Czarny papier "magicznie" miał się zamieniać w euro
Czarny papier "magicznie" miał się zamieniać w euro. W ten sposób oszustka zdobyła 50 tysięcy euro
Źródło: tvn24

Pokazywała kawałek czarnego papieru, spryskiwała go "magicznym sprayem", a następnie… udawała, że zamienił się w banknoty euro. W ten sposób 37-letnia Francuzka pochodzenia kameruńskiego wyłudziła 50 tys. euro. Została zatrzymana z gotówką tuż przed wyjazdem z Polski do Francji.

Po raz pierwszy polskim policjantom udało się zatrzymać osobę dokonującą oszustw na "czarne euro". Dotychczas na terenie naszego kraju poszkodowani zgłosili trzy takie przypadki.

- Oszustwo na czarne euro wygląda z pozoru niesamowicie atrakcyjnie.

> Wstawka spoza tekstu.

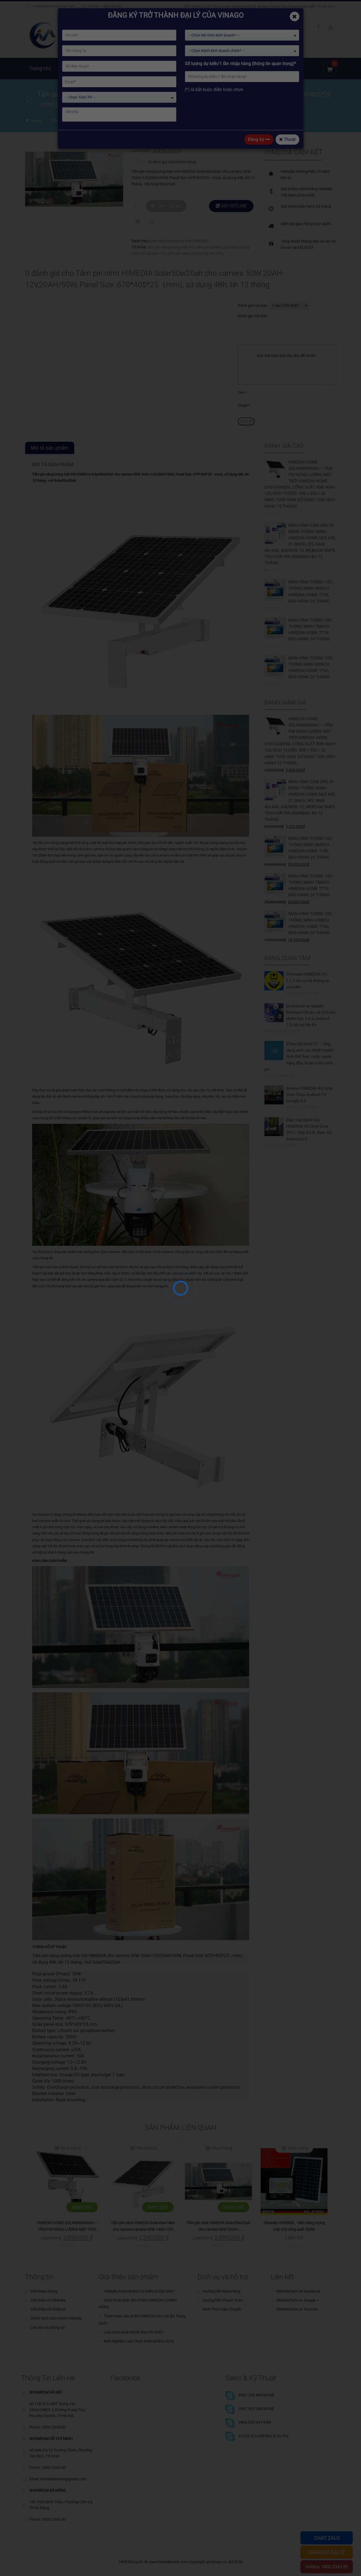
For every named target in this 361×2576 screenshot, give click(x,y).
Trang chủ (40, 68)
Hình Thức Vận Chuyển (221, 2309)
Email (244, 405)
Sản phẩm (105, 68)
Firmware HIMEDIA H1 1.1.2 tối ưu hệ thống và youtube (307, 980)
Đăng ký (259, 139)
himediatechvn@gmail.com (54, 6)
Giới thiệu (72, 68)
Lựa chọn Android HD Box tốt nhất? (134, 2332)
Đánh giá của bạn (252, 305)
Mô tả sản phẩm (49, 448)
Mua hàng (71, 2148)
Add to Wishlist (138, 222)
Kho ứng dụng (174, 68)
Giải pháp (138, 68)
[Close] (294, 16)
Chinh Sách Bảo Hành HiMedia (56, 2318)
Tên (242, 393)
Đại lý (262, 68)
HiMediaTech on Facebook (298, 2291)
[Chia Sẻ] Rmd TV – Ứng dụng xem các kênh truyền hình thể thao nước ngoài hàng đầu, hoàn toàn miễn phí (298, 1056)
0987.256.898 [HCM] (256, 2395)
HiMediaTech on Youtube (297, 2309)
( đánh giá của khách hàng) (172, 162)
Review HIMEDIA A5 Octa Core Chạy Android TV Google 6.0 (309, 1094)
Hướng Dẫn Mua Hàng (221, 2291)
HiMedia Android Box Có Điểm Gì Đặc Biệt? (139, 2291)
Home (36, 121)
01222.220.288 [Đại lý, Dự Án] (263, 2436)
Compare (152, 222)
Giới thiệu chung (44, 2291)
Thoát (287, 139)
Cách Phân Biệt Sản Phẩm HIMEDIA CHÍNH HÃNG (138, 2303)
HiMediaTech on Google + (297, 2300)
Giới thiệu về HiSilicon (48, 2309)
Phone (94, 6)
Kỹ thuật (236, 68)
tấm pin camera (209, 247)
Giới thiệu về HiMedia (47, 2300)
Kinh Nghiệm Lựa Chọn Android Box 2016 (139, 2341)
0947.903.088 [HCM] (256, 2409)
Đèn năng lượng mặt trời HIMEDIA (178, 241)
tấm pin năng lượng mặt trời (170, 247)
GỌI (231, 205)
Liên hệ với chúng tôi (47, 2327)
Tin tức (208, 68)
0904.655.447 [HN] (254, 2422)
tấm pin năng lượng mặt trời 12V (195, 253)
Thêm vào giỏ (166, 205)
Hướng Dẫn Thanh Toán (222, 2300)
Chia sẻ (288, 68)
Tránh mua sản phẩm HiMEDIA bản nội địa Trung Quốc (142, 2319)
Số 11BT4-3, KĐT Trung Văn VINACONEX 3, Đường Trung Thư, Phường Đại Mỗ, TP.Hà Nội (258, 6)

Cały fortel polega na tym, że oszustka przedstawia zainteresowanemu zabarwione na czarno kawałki papieru, a po chwili następują "czary mary". Kobieta spryskuje papier sprayem, zakrywa go ręką i sekundę później wyciąga prawdziwy banknot – tłumaczy Mariusz Ciarka, rzecznik prasowy małopolskiej komendy policji.

W Polsce do kobiety zgłosił się 30-letni mężczyzna zainteresowany atrakcyjną ofertą szybkiego zarobku. Po obejrzeniu pokazu mężczyzna zgodził się na kupienie od niej 100 tysięcy magicznie odbarwiających się "czarnych euro" w zamian za 50 tysięcy euro w gotówce. Dopiero po jakimś czasie 30-latek zorientował się, że został oszukany i zgłosił sprawę policji.

Czarny papier "magicznie" zamieniał się w euro
Czarny papier "magicznie" zamieniał się w euro
Źródło: Małopolska Komenda Policji

Zgłaszali się zbyt późno

- Policjanci zatrzymali 37-letnią kobietę w momencie, gdy ta miała już z pieniędzmi wracać do do Francji – relacjonuje Ciarka. Podejrzana usłyszała zarzut oszustwa i trafiła do tymczasowego aresztu. Grozi jej do ośmiu lat więzienia.

To nie pierwsze "czarne euro", z którym zetknęli się polscy policjanci. - Do podobnych oszustw doszło w Polsce dwa razy na przestrzeni ostatnich dziesięciu lat. Niestety w poprzednich sprawach pokrzywdzeni zgłosili się do śledczych zbyt późno – zauważa rzecznik.